▸ **Extracted entries**:
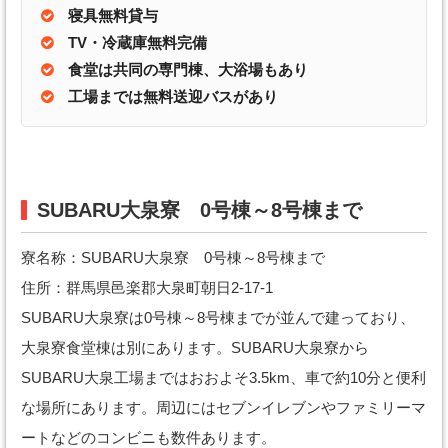
寝具無料貸与
TV・冷蔵庫無料完備
食堂は共同の専門棟、大浴場もあり
工場までは無料送迎バスがあり
SUBARU大泉寮 0号棟～8号棟まで
寮名称：SUBARU大泉寮 0号棟～8号棟まで
住所：群馬県邑楽郡大泉町朝日2-17-1
SUBARU大泉寮は0号棟～8号棟までが並んで建っており、
大泉寮食堂棟は別にあります。SUBARU大泉寮から
SUBARU大泉工場まではおおよそ3.5km、車で約10分と便利
な場所にあります。周辺にはセブンイレブンやファミリーマ
ートなどのコンビニも数件あります。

▸ **Your instructions**: Reproduce the preceding material exactly, skipping pictures.

▸ **Written response**:
寝具無料貸与
TV・冷蔵庫無料完備
食堂は共同の専門棟、大浴場もあり
工場までは無料送迎バスがあり
SUBARU大泉寮 0号棟～8号棟まで
寮名称：SUBARU大泉寮 0号棟～8号棟まで
住所：群馬県邑楽郡大泉町朝日2-17-1
SUBARU大泉寮は0号棟～8号棟までが並んで建っており、
大泉寮食堂棟は別にあります。SUBARU大泉寮から
SUBARU大泉工場まではおおよそ3.5km、車で約10分と便利
な場所にあります。周辺にはセブンイレブンやファミリーマ
ートなどのコンビニも数件あります。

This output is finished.